[Collection entries]
◇ ◇ ◇ ◇ ◇

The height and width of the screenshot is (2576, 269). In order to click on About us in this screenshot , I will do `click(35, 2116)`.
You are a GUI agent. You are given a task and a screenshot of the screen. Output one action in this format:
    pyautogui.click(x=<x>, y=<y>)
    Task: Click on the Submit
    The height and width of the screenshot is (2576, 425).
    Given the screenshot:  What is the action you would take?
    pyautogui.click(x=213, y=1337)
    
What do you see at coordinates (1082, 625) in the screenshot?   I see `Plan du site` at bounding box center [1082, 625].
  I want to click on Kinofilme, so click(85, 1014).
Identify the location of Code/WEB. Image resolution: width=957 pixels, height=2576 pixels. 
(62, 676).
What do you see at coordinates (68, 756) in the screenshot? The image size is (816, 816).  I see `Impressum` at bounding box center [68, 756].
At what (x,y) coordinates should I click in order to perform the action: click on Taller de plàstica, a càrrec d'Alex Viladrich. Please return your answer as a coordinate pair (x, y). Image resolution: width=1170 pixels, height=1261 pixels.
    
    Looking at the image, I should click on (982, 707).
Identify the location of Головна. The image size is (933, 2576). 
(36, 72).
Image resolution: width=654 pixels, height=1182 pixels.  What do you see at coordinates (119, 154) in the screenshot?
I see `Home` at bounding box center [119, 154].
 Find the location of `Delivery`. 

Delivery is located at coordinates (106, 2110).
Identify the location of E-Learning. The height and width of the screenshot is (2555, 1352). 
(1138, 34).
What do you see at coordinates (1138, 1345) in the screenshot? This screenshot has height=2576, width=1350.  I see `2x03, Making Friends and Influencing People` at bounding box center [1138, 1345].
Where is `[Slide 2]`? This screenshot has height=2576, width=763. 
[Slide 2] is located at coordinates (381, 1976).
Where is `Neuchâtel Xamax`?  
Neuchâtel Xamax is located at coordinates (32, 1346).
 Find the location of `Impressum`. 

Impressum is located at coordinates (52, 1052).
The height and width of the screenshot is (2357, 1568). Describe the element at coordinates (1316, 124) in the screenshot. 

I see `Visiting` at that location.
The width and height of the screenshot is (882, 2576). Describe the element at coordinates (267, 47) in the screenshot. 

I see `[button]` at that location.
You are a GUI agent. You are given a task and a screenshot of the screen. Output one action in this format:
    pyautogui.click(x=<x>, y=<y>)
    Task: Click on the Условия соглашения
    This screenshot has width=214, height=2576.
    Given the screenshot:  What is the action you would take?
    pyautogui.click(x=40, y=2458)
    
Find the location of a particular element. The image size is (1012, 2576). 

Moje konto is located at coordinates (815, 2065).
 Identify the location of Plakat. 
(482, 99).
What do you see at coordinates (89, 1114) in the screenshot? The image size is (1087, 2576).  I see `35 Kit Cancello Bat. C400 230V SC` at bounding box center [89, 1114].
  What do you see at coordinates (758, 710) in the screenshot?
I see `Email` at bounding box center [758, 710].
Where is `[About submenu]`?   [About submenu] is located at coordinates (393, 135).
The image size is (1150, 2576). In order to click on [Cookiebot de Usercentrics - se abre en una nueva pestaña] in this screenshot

◇ ◇ ◇ ◇ ◇

**Work instructions:** Go through the records above and set each one down exactly, please.

**Exercise solution:**
The height and width of the screenshot is (2576, 269). In order to click on About us in this screenshot , I will do `click(35, 2116)`.
You are a GUI agent. You are given a task and a screenshot of the screen. Output one action in this format:
    pyautogui.click(x=<x>, y=<y>)
    Task: Click on the Submit
    The height and width of the screenshot is (2576, 425).
    Given the screenshot:  What is the action you would take?
    pyautogui.click(x=213, y=1337)
    
What do you see at coordinates (1082, 625) in the screenshot?   I see `Plan du site` at bounding box center [1082, 625].
  I want to click on Kinofilme, so click(85, 1014).
Identify the location of Code/WEB. Image resolution: width=957 pixels, height=2576 pixels. 
(62, 676).
What do you see at coordinates (68, 756) in the screenshot? The image size is (816, 816).  I see `Impressum` at bounding box center [68, 756].
At what (x,y) coordinates should I click in order to perform the action: click on Taller de plàstica, a càrrec d'Alex Viladrich. Please return your answer as a coordinate pair (x, y). Image resolution: width=1170 pixels, height=1261 pixels.
    
    Looking at the image, I should click on (982, 707).
Identify the location of Головна. The image size is (933, 2576). 
(36, 72).
Image resolution: width=654 pixels, height=1182 pixels.  What do you see at coordinates (119, 154) in the screenshot?
I see `Home` at bounding box center [119, 154].
 Find the location of `Delivery`. 

Delivery is located at coordinates (106, 2110).
Identify the location of E-Learning. The height and width of the screenshot is (2555, 1352). 
(1138, 34).
What do you see at coordinates (1138, 1345) in the screenshot? This screenshot has height=2576, width=1350.  I see `2x03, Making Friends and Influencing People` at bounding box center [1138, 1345].
Where is `[Slide 2]`? This screenshot has height=2576, width=763. 
[Slide 2] is located at coordinates (381, 1976).
Where is `Neuchâtel Xamax`?  
Neuchâtel Xamax is located at coordinates (32, 1346).
 Find the location of `Impressum`. 

Impressum is located at coordinates (52, 1052).
The height and width of the screenshot is (2357, 1568). Describe the element at coordinates (1316, 124) in the screenshot. 

I see `Visiting` at that location.
The width and height of the screenshot is (882, 2576). Describe the element at coordinates (267, 47) in the screenshot. 

I see `[button]` at that location.
You are a GUI agent. You are given a task and a screenshot of the screen. Output one action in this format:
    pyautogui.click(x=<x>, y=<y>)
    Task: Click on the Условия соглашения
    This screenshot has width=214, height=2576.
    Given the screenshot:  What is the action you would take?
    pyautogui.click(x=40, y=2458)
    
Find the location of a particular element. The image size is (1012, 2576). 

Moje konto is located at coordinates (815, 2065).
 Identify the location of Plakat. 
(482, 99).
What do you see at coordinates (89, 1114) in the screenshot? The image size is (1087, 2576).  I see `35 Kit Cancello Bat. C400 230V SC` at bounding box center [89, 1114].
  What do you see at coordinates (758, 710) in the screenshot?
I see `Email` at bounding box center [758, 710].
Where is `[About submenu]`?   [About submenu] is located at coordinates (393, 135).
The image size is (1150, 2576). In order to click on [Cookiebot de Usercentrics - se abre en una nueva pestaña] in this screenshot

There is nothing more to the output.